Initial sales were so good she used her £2,000 final-term student loan to place a wholesale order.

"I thought if I don't make my money back, I can't go back to uni anyway," she said.

The former post-graduate loved the pop-up so much, she made it permanent and dropped out of her studies.

After falling into business because of the pandemic, she said she now gives advice to other aspiring entrepreneurs who need support.

"The forms are so complicated and if you make one mistake the grant is gone," she explained.

Prof Jones-Evans said offering guidance, support and mentoring to student and graduate business was vital to make the most of the post-pandemic economy.

"As we come out of Covid there are so many opportunities," he said. "The important thing now is for universities to appreciate that and to provide the support necessary to make this happen."

The academic founded Start-Up Stiwdio at the University of South Wales, offering advice, idea development and business boot camps at its campus in Treforest, Rhondda Cynon Taf.

He acknowledged investors can be nervous about businesses started by young people, seeking instead more experienced owners.

But he argued they need to work with young entrepreneurs.

"They [young people] understand what new markets actually need... far more than people in their forties or fifties," he said.

"So as these new markets grow and as these new markets expand you find they are in the perfect position to understand what the customer needs."

The professor of entrepreneurship added one of the biggest challenges young entrepreneurs face is finance.

But, in his experience, small amounts in the region of £15,000 can make a big difference.

Jake Spanswick is one of those who benefited from a loan.

He is the co-founder of a virtual-reality training company working in biotechnology and life sciences.

"We've been operating for about 12 months now... and we're currently fundraising and got a valuation for £2m," he said.

The 26-year-old admitted it can be "scary" running your own business, adding the company would not be where it is now without the help of the University of South Wales.

He said the idea for the business, which allows people to access a virtual laboratory through a headset, was developed during the pandemic as friends complained they could not access labs and gain experience.

The funding they received allowed them to travel to San Francisco in March to expand their network, as well as buy new equipment.

He added there "really needs to be a push at the minute for more innovation, people sometimes think there's a lack of ideas, but they are all out there".

In June, the Welsh government announced a £5m commitment to "foster new culture of entrepreneurialism among young people in Wales".

Help will include a new start-up grant for young people of up to £2,000 per business, one-to-one business advisory support and entrepreneur mentoring.

Vaughan Gething said encouraging young people to launch businesses would be "instrumental as we re-design our economy post-coronavirus".

The Higher Education Funding Council for Wales (HEFCW) said this was "a major area of strength" for Wales.

"In 2020/21 Welsh institutions accounted for 16.8% of graduate start-ups in the UK which have been active for three or more years, this is far higher than the nominal 5% share usually used to represent Wales," it added.

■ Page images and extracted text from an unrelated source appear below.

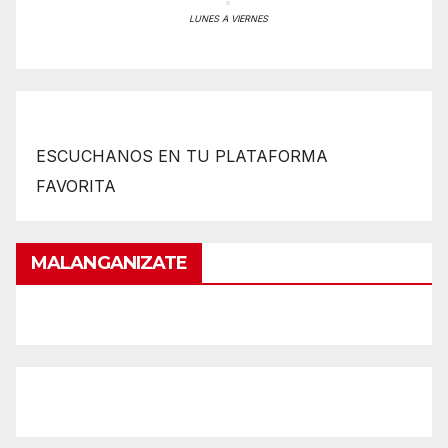
LUNES A VIERNES
ESCUCHANOS EN TU PLATAFORMA
FAVORITA
MALANGANIZATE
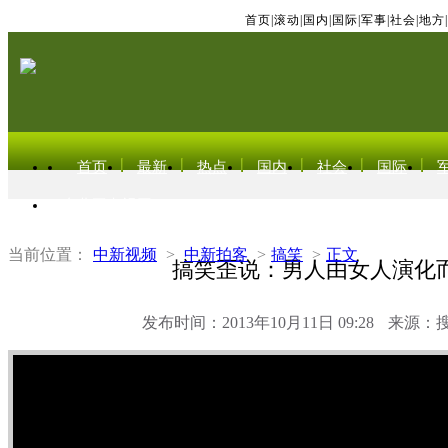
首页
|
滚动
|
国内
|
国际
|
军事
|
社会
|
地方
|
首页
最新
热点
国内
社会
国际
东北亚电视网
当前位置：
中新视频
>
中新拍客
>
搞笑
>
正文
搞笑歪说：男人由女人演化
发布时间：2013年10月11日 09:28
来源：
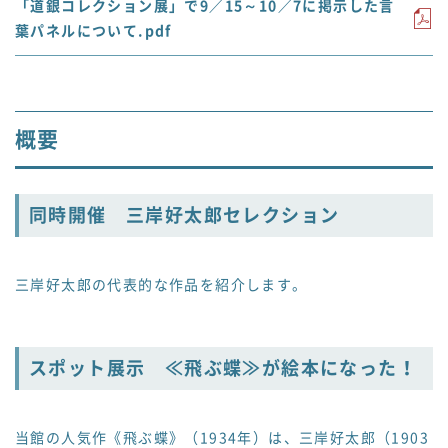
「道銀コレクション展」で9／15～10／7に掲示した言
葉パネルについて.pdf
概要
同時開催 三岸好太郎セレクション
三岸好太郎の代表的な作品を紹介します。
スポット展示 ≪飛ぶ蝶≫が絵本になった！
当館の人気作《飛ぶ蝶》（1934年）は、三岸好太郎（1903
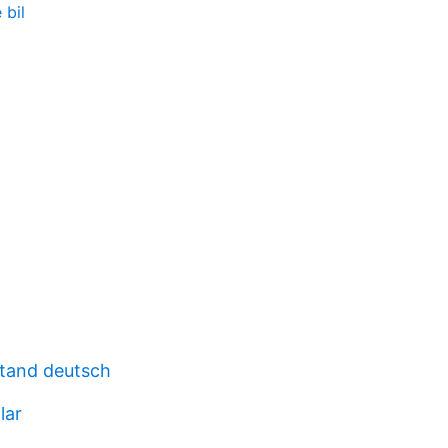
 bil
stand deutsch
lar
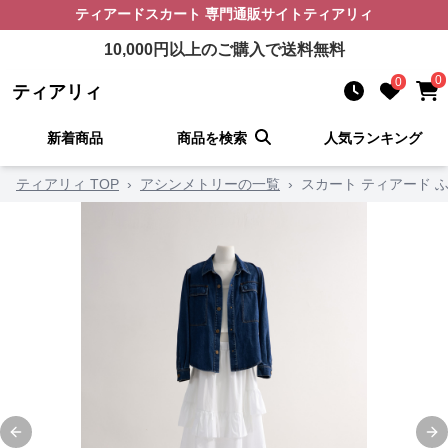
ティアードスカート
専門通販サイト
ティアリィ
10,000
円以上のご購入で送料無料
0
0
ティアリィ
新着商品
商品を検索
人気ランキング
ティアリィ TOP
›
アシンメトリーの一覧
›
スカート ティアード 
Previous slide
Ne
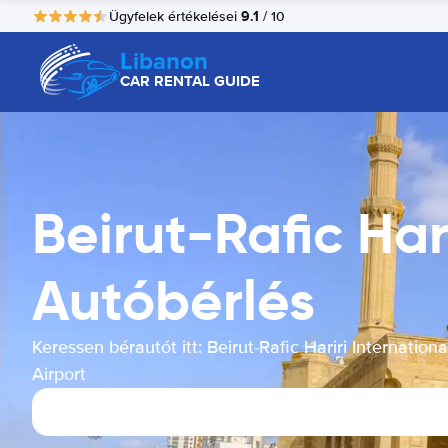
9.1
Ügyfelek értékelései
/ 10
Libanon
CAR RENTAL GUIDE
Beirut-Rafic Har
Autóbérlés
Keressen bérautót itt: Beirut-Rafic Hariri Internationa
Airport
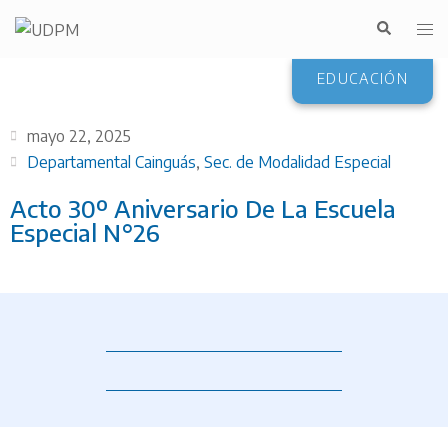
EDUCACIÓN
mayo 22, 2025
Departamental Cainguás
,
Sec. de Modalidad Especial
Acto 30º Aniversario De La Escuela
Especial N°26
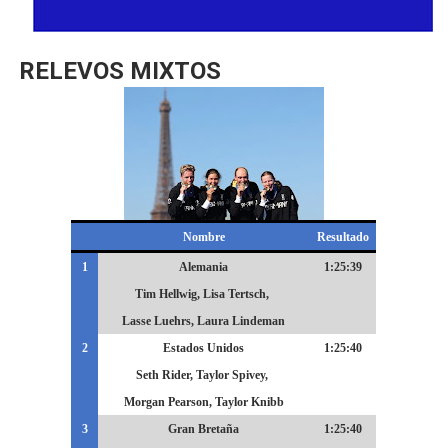
RELEVOS MIXTOS
Nombre
Resultado
1
Alemania
1:25:39
Tim Hellwig, Lisa Tertsch,
Lasse Luehrs, Laura Lindeman
2
Estados Unidos
1:25:40
Seth Rider, Taylor Spivey,
Morgan Pearson, Taylor Knibb
3
Gran Bretaña
1:25:40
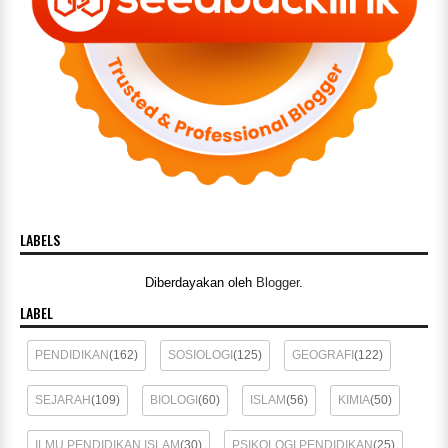
LABELS
Diberdayakan oleh
Blogger
.
LABEL
PENDIDIKAN
(162)
SOSIOLOGI
(125)
GEOGRAFI
(122)
SEJARAH
(109)
BIOLOGI
(60)
ISLAM
(56)
KIMIA
(50)
ILMU PENDIDIKAN ISLAM
(30)
PSIKOLOGI PENDIDIKAN
(25)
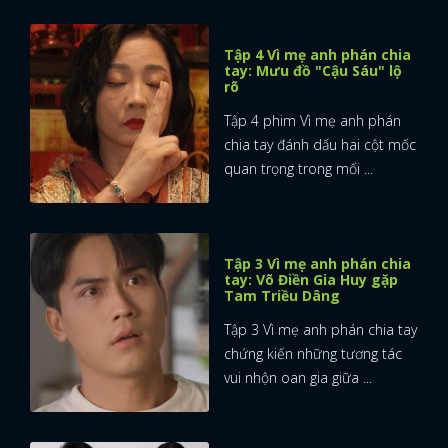
Tập 4 Vì mẹ anh phán chia
tay: Mưu đồ "Cậu Sáu" lộ
rõ
Tập 4 phim Vì mẹ anh phán
chia tay đánh dấu hai cột mốc
quan trọng trong mối ...
Tập 3 Vì mẹ anh phán chia
tay: Võ Điền Gia Huy gặp
Tam Triều Dâng
Tập 3 Vì mẹ anh phán chia tay
chứng kiến những tương tác
vui nhộn oan gia giữa ...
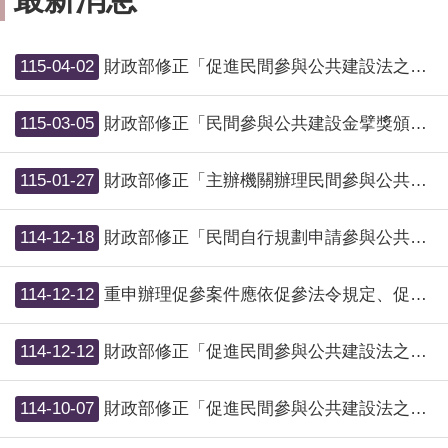
115-04-02
財政部修正「促進民間參與公共建設法之重大公共建設範圍」
115-03-05
財政部修正「民間參與公共建設金擘獎頒發作業要點」，並自115年2月26日生效
115-01-27
財政部修正「主辦機關辦理民間參與公共建設案件民間投資金額試算表」填表說明
114-12-18
財政部修正「民間自行規劃申請參與公共建設作業辦法」
114-12-12
重申辦理促參案件應依促參法令規定、促參案件全生命週期作業手冊及投資契約約定辦理
114-12-12
財政部修正「促進民間參與公共建設法之重大公共建設範圍」
114-10-07
財政部修正「促進民間參與公共建設法之重大公共建設範圍訂定及認定原則」第4點附件（分工表）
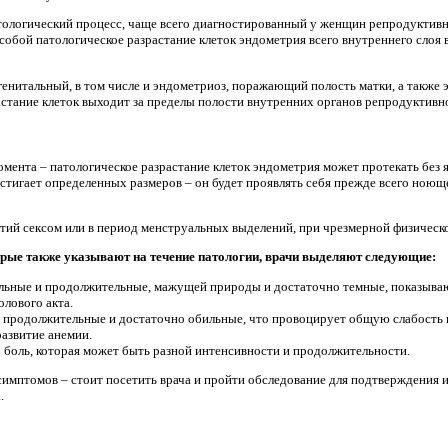
тологический процесс, чаще всего диагностированный у женщин репродуктивно
собой патологическое разрастание клеток эндометрия всего внутреннего слоя в
енитальный, в том числе и эндометриоз, поражающий полость матки, а также э
стание клеток выходит за пределы полости внутренних органов репродуктивн
омента – патологическое разрастание клеток эндометрия может протекать без
остигает определенных размеров – он будет проявлять себя прежде всего ноющ
ятий сексом или в период менструальных выделений, при чрезмерной физическ
рые также указывают на течение патологии, врачи выделяют следующие:
ьные и продолжительные, мажущей природы и достаточно темные, показывают
олового акта.
 продолжительные и достаточно обильные, что провоцирует общую слабость и
азвитие анемии.
 боль, которая может быть разной интенсивности и продолжительности.
симптомов – стоит посетить врача и пройти обследование для подтверждения
.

HEFCW said it helped fund Start-up Stiwdio, as well as running the Research Wales inventionn Fund, which provides £15 million a year to support universities here.

Universities Wales (UW), which represents the country's nine universities, said "we can be proud... to have the highest proportion of graduate start-ups per capita in the UK".

There is always more than can be done, said chair Prof Elizabeth Treasure, including providing a "more consistent offer, and to build further links with local businesses that can help start-ups".